(INPUT FOR THIS TASK Opens)

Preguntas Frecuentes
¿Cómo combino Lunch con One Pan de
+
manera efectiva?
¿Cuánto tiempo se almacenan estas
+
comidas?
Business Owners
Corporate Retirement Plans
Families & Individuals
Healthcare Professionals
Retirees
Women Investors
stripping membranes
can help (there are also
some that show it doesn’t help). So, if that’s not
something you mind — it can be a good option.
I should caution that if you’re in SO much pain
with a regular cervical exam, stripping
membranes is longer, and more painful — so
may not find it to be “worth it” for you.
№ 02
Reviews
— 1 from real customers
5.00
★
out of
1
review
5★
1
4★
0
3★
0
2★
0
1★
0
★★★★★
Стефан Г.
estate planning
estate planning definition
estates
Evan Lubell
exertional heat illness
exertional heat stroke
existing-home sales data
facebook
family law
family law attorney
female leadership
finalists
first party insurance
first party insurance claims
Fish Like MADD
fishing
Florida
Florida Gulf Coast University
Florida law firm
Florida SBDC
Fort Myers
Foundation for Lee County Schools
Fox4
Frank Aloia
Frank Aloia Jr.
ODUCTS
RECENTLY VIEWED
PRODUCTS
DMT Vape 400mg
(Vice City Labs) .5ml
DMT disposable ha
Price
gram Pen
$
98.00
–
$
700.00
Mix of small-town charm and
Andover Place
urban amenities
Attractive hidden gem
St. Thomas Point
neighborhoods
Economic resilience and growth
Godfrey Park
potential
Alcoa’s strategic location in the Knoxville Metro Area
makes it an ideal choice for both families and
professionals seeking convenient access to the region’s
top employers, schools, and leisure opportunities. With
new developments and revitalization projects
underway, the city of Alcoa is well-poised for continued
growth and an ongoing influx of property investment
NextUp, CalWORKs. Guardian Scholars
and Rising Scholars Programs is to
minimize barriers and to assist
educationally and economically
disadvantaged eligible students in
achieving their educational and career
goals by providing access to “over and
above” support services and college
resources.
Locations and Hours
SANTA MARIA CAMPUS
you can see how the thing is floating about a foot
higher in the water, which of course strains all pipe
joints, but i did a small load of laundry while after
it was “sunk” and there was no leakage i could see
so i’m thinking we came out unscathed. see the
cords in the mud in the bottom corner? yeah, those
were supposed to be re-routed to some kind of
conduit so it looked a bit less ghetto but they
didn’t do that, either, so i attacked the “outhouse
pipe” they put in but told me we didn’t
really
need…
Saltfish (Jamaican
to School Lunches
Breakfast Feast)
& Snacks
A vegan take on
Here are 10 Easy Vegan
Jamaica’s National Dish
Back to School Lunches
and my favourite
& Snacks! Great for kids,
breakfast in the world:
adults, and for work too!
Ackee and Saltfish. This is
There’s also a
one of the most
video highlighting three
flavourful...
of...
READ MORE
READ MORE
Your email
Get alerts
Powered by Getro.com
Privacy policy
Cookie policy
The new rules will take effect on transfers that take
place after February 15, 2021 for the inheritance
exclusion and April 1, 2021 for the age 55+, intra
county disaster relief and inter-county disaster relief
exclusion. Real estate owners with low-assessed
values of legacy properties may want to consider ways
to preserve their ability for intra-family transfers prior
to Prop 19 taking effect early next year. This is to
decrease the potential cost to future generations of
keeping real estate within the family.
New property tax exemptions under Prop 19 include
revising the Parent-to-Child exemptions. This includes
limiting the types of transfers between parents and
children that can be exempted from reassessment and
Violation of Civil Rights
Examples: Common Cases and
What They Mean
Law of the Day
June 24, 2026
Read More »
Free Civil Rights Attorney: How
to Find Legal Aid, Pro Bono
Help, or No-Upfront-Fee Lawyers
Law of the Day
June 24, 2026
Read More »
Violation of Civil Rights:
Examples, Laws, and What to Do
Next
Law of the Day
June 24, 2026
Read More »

(INPUT FOR THIS TASK Closes)
(INPUT FOR THIS TASK Opens)

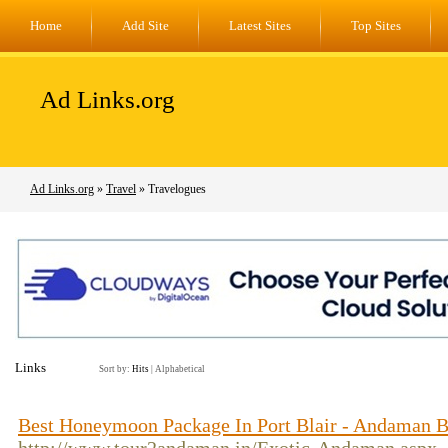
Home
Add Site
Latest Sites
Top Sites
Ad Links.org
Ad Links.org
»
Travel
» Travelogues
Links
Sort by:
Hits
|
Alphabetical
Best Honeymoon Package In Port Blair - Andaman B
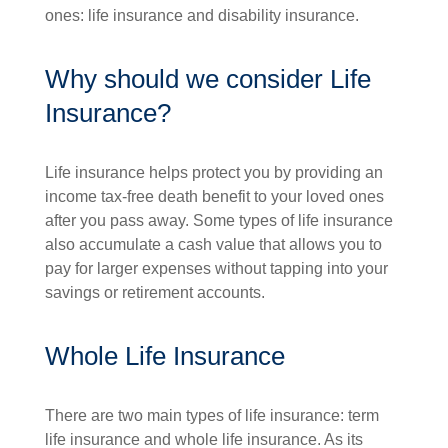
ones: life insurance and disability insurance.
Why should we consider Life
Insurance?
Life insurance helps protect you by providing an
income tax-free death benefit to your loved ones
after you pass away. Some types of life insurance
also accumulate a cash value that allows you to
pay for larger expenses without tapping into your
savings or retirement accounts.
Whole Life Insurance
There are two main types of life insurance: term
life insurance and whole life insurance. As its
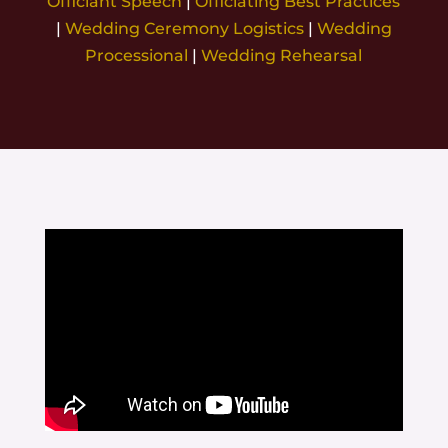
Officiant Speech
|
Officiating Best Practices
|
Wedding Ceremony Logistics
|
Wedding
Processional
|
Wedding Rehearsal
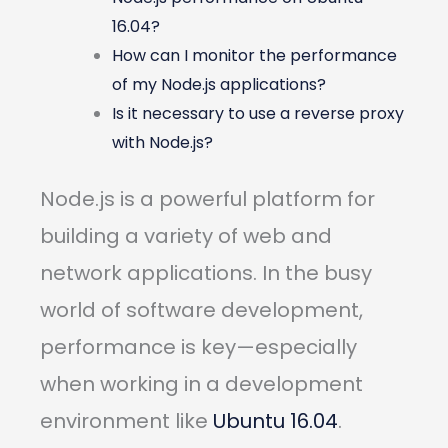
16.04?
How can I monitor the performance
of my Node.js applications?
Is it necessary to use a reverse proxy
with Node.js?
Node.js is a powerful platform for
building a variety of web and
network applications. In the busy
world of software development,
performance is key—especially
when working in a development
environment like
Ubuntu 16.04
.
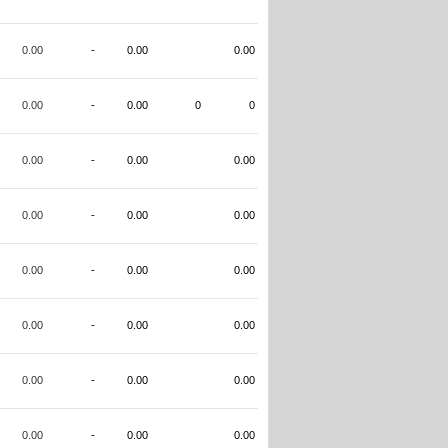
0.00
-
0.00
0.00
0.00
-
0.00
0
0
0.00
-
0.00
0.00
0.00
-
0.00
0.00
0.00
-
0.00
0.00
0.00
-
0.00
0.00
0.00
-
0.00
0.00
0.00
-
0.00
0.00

(INPUT FOR THIS TASK Closes)

* TASK INSTRUCTIONS *
Start with the line above that contains "DMT Vape 400mg" and stop after the line that contains "disadvantaged eligible students in". Output those lines exactly, and only those.

* COMPLETED EXERCISE *
DMT Vape 400mg
(Vice City Labs) .5ml
DMT disposable ha
Price
gram Pen
$
98.00
–
$
700.00
Mix of small-town charm and
Andover Place
urban amenities
Attractive hidden gem
St. Thomas Point
neighborhoods
Economic resilience and growth
Godfrey Park
potential
Alcoa’s strategic location in the Knoxville Metro Area
makes it an ideal choice for both families and
professionals seeking convenient access to the region’s
top employers, schools, and leisure opportunities. With
new developments and revitalization projects
underway, the city of Alcoa is well-poised for continued
growth and an ongoing influx of property investment
NextUp, CalWORKs. Guardian Scholars
and Rising Scholars Programs is to
minimize barriers and to assist
educationally and economically
disadvantaged eligible students in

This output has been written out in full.